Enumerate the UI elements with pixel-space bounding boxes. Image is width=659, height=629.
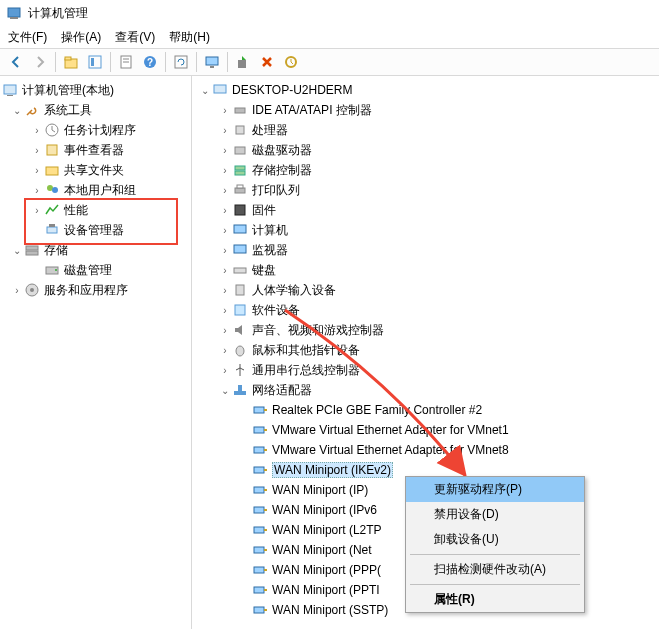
menu-action[interactable]: 操作(A) <box>61 29 101 46</box>
help-button[interactable]: ? <box>139 51 161 73</box>
svg-rect-32 <box>235 108 245 113</box>
tree-cpu[interactable]: ›处理器 <box>192 120 659 140</box>
tree-adapter[interactable]: VMware Virtual Ethernet Adapter for VMne… <box>192 420 659 440</box>
tree-monitor[interactable]: ›监视器 <box>192 240 659 260</box>
tree-devmgr[interactable]: 设备管理器 <box>0 220 191 240</box>
tree-event-viewer[interactable]: › 事件查看器 <box>0 140 191 160</box>
svg-rect-38 <box>237 185 243 188</box>
tree-netadapter[interactable]: ⌄网络适配器 <box>192 380 659 400</box>
tree-label: 系统工具 <box>44 102 92 119</box>
expand-icon[interactable]: › <box>218 105 232 116</box>
net-adapter-icon <box>252 562 268 578</box>
tree-computer[interactable]: ›计算机 <box>192 220 659 240</box>
expand-icon[interactable]: › <box>30 185 44 196</box>
expand-icon[interactable]: › <box>30 145 44 156</box>
collapse-icon[interactable]: ⌄ <box>10 105 24 116</box>
tree-label: 处理器 <box>252 122 288 139</box>
svg-rect-63 <box>264 549 267 551</box>
scan-button[interactable] <box>280 51 302 73</box>
monitor-button[interactable] <box>201 51 223 73</box>
expand-icon[interactable]: › <box>10 285 24 296</box>
expand-icon[interactable]: › <box>218 285 232 296</box>
tree-adapter[interactable]: Realtek PCIe GBE Family Controller #2 <box>192 400 659 420</box>
svg-rect-47 <box>238 385 242 391</box>
expand-icon[interactable]: › <box>218 245 232 256</box>
svg-rect-39 <box>235 205 245 215</box>
show-hide-button[interactable] <box>84 51 106 73</box>
ctx-uninstall-device[interactable]: 卸载设备(U) <box>406 527 584 552</box>
collapse-icon[interactable]: ⌄ <box>198 85 212 96</box>
expand-icon[interactable]: › <box>218 205 232 216</box>
expand-icon[interactable]: › <box>218 265 232 276</box>
tree-printq[interactable]: ›打印队列 <box>192 180 659 200</box>
back-button[interactable] <box>5 51 27 73</box>
tree-sound[interactable]: ›声音、视频和游戏控制器 <box>192 320 659 340</box>
tree-mouse[interactable]: ›鼠标和其他指针设备 <box>192 340 659 360</box>
tree-storage[interactable]: ⌄ 存储 <box>0 240 191 260</box>
svg-rect-17 <box>7 95 13 96</box>
expand-icon[interactable]: › <box>218 345 232 356</box>
expand-icon[interactable]: › <box>30 205 44 216</box>
expand-icon[interactable]: › <box>218 225 232 236</box>
tree-usb[interactable]: ›通用串行总线控制器 <box>192 360 659 380</box>
sound-icon <box>232 322 248 338</box>
tree-diskmgr[interactable]: 磁盘管理 <box>0 260 191 280</box>
forward-button[interactable] <box>29 51 51 73</box>
net-adapter-icon <box>252 482 268 498</box>
up-button[interactable] <box>60 51 82 73</box>
keyboard-icon <box>232 262 248 278</box>
svg-rect-49 <box>264 409 267 411</box>
toolbar-sep <box>196 52 197 72</box>
expand-icon[interactable]: › <box>218 325 232 336</box>
menu-view[interactable]: 查看(V) <box>115 29 155 46</box>
tree-label: 网络适配器 <box>252 382 312 399</box>
event-icon <box>44 142 60 158</box>
storage-ctrl-icon <box>232 162 248 178</box>
tree-disk[interactable]: ›磁盘驱动器 <box>192 140 659 160</box>
tree-root[interactable]: 计算机管理(本地) <box>0 80 191 100</box>
ctx-update-driver[interactable]: 更新驱动程序(P) <box>406 477 584 502</box>
ctx-disable-device[interactable]: 禁用设备(D) <box>406 502 584 527</box>
expand-icon[interactable]: › <box>218 365 232 376</box>
svg-rect-55 <box>264 469 267 471</box>
collapse-icon[interactable]: ⌄ <box>218 385 232 396</box>
expand-icon[interactable]: › <box>218 165 232 176</box>
tree-label: WAN Miniport (SSTP) <box>272 603 388 617</box>
properties-button[interactable] <box>115 51 137 73</box>
expand-icon[interactable]: › <box>30 165 44 176</box>
tree-software[interactable]: ›软件设备 <box>192 300 659 320</box>
expand-icon[interactable]: › <box>218 305 232 316</box>
tree-ide[interactable]: ›IDE ATA/ATAPI 控制器 <box>192 100 659 120</box>
tree-sys-tools[interactable]: ⌄ 系统工具 <box>0 100 191 120</box>
expand-icon[interactable]: › <box>30 125 44 136</box>
svg-rect-59 <box>264 509 267 511</box>
tree-label: WAN Miniport (IP) <box>272 483 368 497</box>
tree-host[interactable]: ⌄ DESKTOP-U2HDERM <box>192 80 659 100</box>
collapse-icon[interactable]: ⌄ <box>10 245 24 256</box>
tree-hid[interactable]: ›人体学输入设备 <box>192 280 659 300</box>
ctx-properties[interactable]: 属性(R) <box>406 587 584 612</box>
tree-keyboard[interactable]: ›键盘 <box>192 260 659 280</box>
enable-button[interactable] <box>232 51 254 73</box>
tree-task-sched[interactable]: › 任务计划程序 <box>0 120 191 140</box>
menu-file[interactable]: 文件(F) <box>8 29 47 46</box>
tree-label: 磁盘管理 <box>64 262 112 279</box>
expand-icon[interactable]: › <box>218 125 232 136</box>
left-tree[interactable]: 计算机管理(本地) ⌄ 系统工具 › 任务计划程序 › 事件查看器 › 共享文件… <box>0 76 192 629</box>
tree-firmware[interactable]: ›固件 <box>192 200 659 220</box>
menu-help[interactable]: 帮助(H) <box>169 29 210 46</box>
tree-users[interactable]: › 本地用户和组 <box>0 180 191 200</box>
svg-rect-33 <box>236 126 244 134</box>
tree-services[interactable]: › 服务和应用程序 <box>0 280 191 300</box>
delete-button[interactable] <box>256 51 278 73</box>
refresh-button[interactable] <box>170 51 192 73</box>
tree-label: IDE ATA/ATAPI 控制器 <box>252 102 372 119</box>
tree-label: WAN Miniport (IPv6 <box>272 503 377 517</box>
tree-shared[interactable]: › 共享文件夹 <box>0 160 191 180</box>
tree-storage-ctrl[interactable]: ›存储控制器 <box>192 160 659 180</box>
expand-icon[interactable]: › <box>218 145 232 156</box>
tree-adapter[interactable]: VMware Virtual Ethernet Adapter for VMne… <box>192 440 659 460</box>
tree-perf[interactable]: › 性能 <box>0 200 191 220</box>
ctx-scan-hardware[interactable]: 扫描检测硬件改动(A) <box>406 557 584 582</box>
expand-icon[interactable]: › <box>218 185 232 196</box>
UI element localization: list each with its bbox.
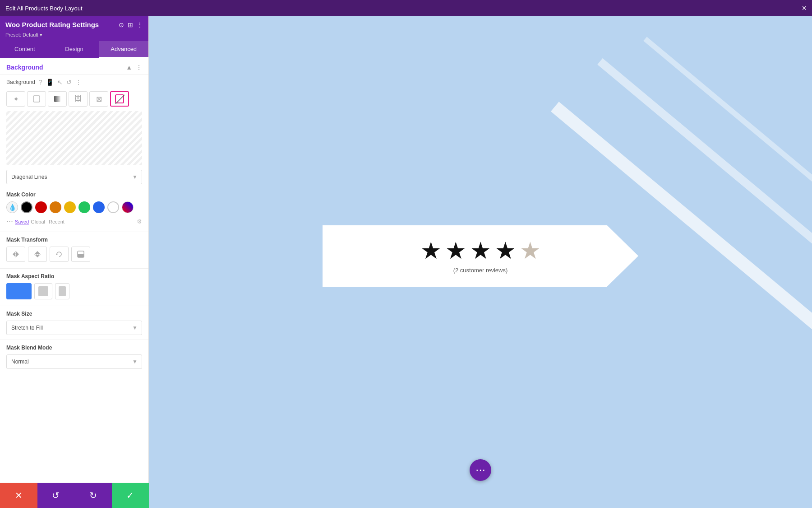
mask-blend-mode-select-wrapper: Normal Multiply Screen Overlay ▼ xyxy=(6,354,142,369)
transform-invert[interactable] xyxy=(71,247,90,262)
eyedropper-swatch[interactable]: 💧 xyxy=(6,201,18,213)
background-type-icons: ✦ 🖼 ⊠ xyxy=(0,89,148,111)
top-bar-title: Edit All Products Body Layout xyxy=(5,5,83,12)
section-more-icon[interactable]: ⋮ xyxy=(136,64,142,71)
aspect-wide[interactable] xyxy=(6,283,32,299)
svg-rect-1 xyxy=(54,96,60,102)
svg-rect-0 xyxy=(33,96,40,102)
transform-row xyxy=(0,245,148,266)
svg-rect-2 xyxy=(115,95,124,103)
close-button[interactable]: × xyxy=(802,4,807,13)
preset-label[interactable]: Preset: Default ▾ xyxy=(5,32,42,37)
color-tab-saved[interactable]: Saved xyxy=(15,219,29,224)
bg-type-none[interactable]: ✦ xyxy=(6,91,25,107)
color-orange[interactable] xyxy=(50,201,61,213)
tab-design[interactable]: Design xyxy=(50,41,99,58)
divider-4 xyxy=(0,340,148,340)
mask-type-select-wrapper: Diagonal Lines Dots Grid Horizontal Line… xyxy=(6,170,142,184)
sidebar: Woo Product Rating Settings ⊙ ⊞ ⋮ Preset… xyxy=(0,16,149,508)
color-green[interactable] xyxy=(78,201,90,213)
color-blue[interactable] xyxy=(93,201,105,213)
star-5: ★ xyxy=(520,238,541,262)
section-header-icons: ▲ ⋮ xyxy=(126,64,142,71)
mask-transform-label: Mask Transform xyxy=(0,234,148,245)
layout-icon[interactable]: ⊞ xyxy=(128,21,133,28)
settings-icon[interactable]: ⊙ xyxy=(119,21,124,28)
color-red[interactable] xyxy=(35,201,47,213)
color-tab-global[interactable]: Global xyxy=(31,219,45,224)
background-field-row: Background ? 📱 ↖ ↺ ⋮ xyxy=(0,75,148,89)
more-options-icon[interactable]: ⋮ xyxy=(137,21,143,28)
bottom-toolbar: ✕ ↺ ↻ ✓ xyxy=(0,483,149,508)
redo-button[interactable]: ↻ xyxy=(74,483,112,508)
mask-size-select[interactable]: Stretch to Fill Fit Auto xyxy=(6,321,142,335)
tab-advanced[interactable]: Advanced xyxy=(99,41,148,58)
tabs: Content Design Advanced xyxy=(0,41,148,58)
mask-preview xyxy=(6,111,142,165)
tab-content[interactable]: Content xyxy=(0,41,50,58)
transform-flip-v[interactable] xyxy=(28,247,47,262)
bg-type-pattern[interactable]: ⊠ xyxy=(89,91,108,107)
bg-type-gradient[interactable] xyxy=(48,91,67,107)
color-more-icon[interactable]: ··· xyxy=(6,217,13,226)
color-yellow[interactable] xyxy=(64,201,76,213)
mask-type-select[interactable]: Diagonal Lines Dots Grid Horizontal Line… xyxy=(6,170,142,184)
svg-line-10 xyxy=(645,39,812,265)
background-field-label: Background xyxy=(6,79,35,85)
color-custom[interactable] xyxy=(122,201,134,213)
color-settings-icon[interactable]: ⚙ xyxy=(137,218,142,225)
top-bar: Edit All Products Body Layout × xyxy=(0,0,812,16)
color-tab-recent[interactable]: Recent xyxy=(49,219,65,224)
bg-type-image[interactable]: 🖼 xyxy=(69,91,88,107)
sidebar-header: Woo Product Rating Settings ⊙ ⊞ ⋮ Preset… xyxy=(0,16,148,41)
color-palette: 💧 xyxy=(0,200,148,216)
help-icon[interactable]: ? xyxy=(39,79,42,86)
star-3: ★ xyxy=(470,238,491,262)
svg-marker-6 xyxy=(56,253,58,255)
aspect-square[interactable] xyxy=(34,283,52,299)
canvas-area: ★ ★ ★ ★ ★ (2 customer reviews) ⋯ xyxy=(149,16,812,508)
transform-rotate[interactable] xyxy=(50,247,69,262)
aspect-tall[interactable] xyxy=(55,283,69,299)
sidebar-header-icons: ⊙ ⊞ ⋮ xyxy=(119,21,143,28)
mask-aspect-ratio-label: Mask Aspect Ratio xyxy=(0,270,148,281)
mask-blend-mode-select[interactable]: Normal Multiply Screen Overlay xyxy=(6,354,142,369)
review-count: (2 customer reviews) xyxy=(453,266,508,273)
more-icon[interactable]: ⋮ xyxy=(75,79,82,86)
sidebar-title: Woo Product Rating Settings xyxy=(5,21,99,28)
color-black[interactable] xyxy=(21,201,32,213)
mask-blend-mode-label: Mask Blend Mode xyxy=(0,342,148,353)
mask-size-label: Mask Size xyxy=(0,308,148,319)
aspect-tall-rect xyxy=(59,286,66,296)
svg-line-8 xyxy=(555,107,812,332)
cancel-button[interactable]: ✕ xyxy=(0,483,37,508)
bg-type-mask[interactable] xyxy=(110,91,129,107)
star-4: ★ xyxy=(495,238,516,262)
transform-flip-h[interactable] xyxy=(6,247,25,262)
save-button[interactable]: ✓ xyxy=(112,483,149,508)
bg-type-color[interactable] xyxy=(27,91,46,107)
rating-card: ★ ★ ★ ★ ★ (2 customer reviews) xyxy=(323,225,638,287)
cursor-icon[interactable]: ↖ xyxy=(57,79,63,86)
floating-action-button[interactable]: ⋯ xyxy=(470,459,491,481)
stars-row: ★ ★ ★ ★ ★ xyxy=(420,238,541,262)
divider-2 xyxy=(0,268,148,269)
mask-color-label: Mask Color xyxy=(0,189,148,200)
aspect-square-rect xyxy=(38,286,48,296)
color-tabs-row: ··· Saved Global Recent ⚙ xyxy=(0,216,148,230)
color-white[interactable] xyxy=(107,201,119,213)
undo-button[interactable]: ↺ xyxy=(37,483,75,508)
reset-icon[interactable]: ↺ xyxy=(66,79,72,86)
divider-1 xyxy=(0,232,148,232)
sidebar-header-row: Woo Product Rating Settings ⊙ ⊞ ⋮ xyxy=(5,21,143,28)
star-2: ★ xyxy=(445,238,466,262)
divider-3 xyxy=(0,306,148,306)
aspect-ratio-row xyxy=(0,281,148,304)
background-section-header: Background ▲ ⋮ xyxy=(0,58,148,75)
collapse-icon[interactable]: ▲ xyxy=(126,64,132,71)
main-layout: Woo Product Rating Settings ⊙ ⊞ ⋮ Preset… xyxy=(0,16,812,508)
star-1: ★ xyxy=(420,238,442,262)
mask-size-select-wrapper: Stretch to Fill Fit Auto ▼ xyxy=(6,321,142,335)
device-icon[interactable]: 📱 xyxy=(46,79,54,86)
sidebar-content: Background ▲ ⋮ Background ? 📱 ↖ ↺ ⋮ ✦ xyxy=(0,58,148,508)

----

-- PROBLEM TO WORK ON --
Which of the lines above contain "VMware"? Return them all.

-- COMPLETED TASK --
tree-adapter[interactable]: VMware Virtual Ethernet Adapter for VMne… <box>192 420 659 440</box>
tree-adapter[interactable]: VMware Virtual Ethernet Adapter for VMne… <box>192 440 659 460</box>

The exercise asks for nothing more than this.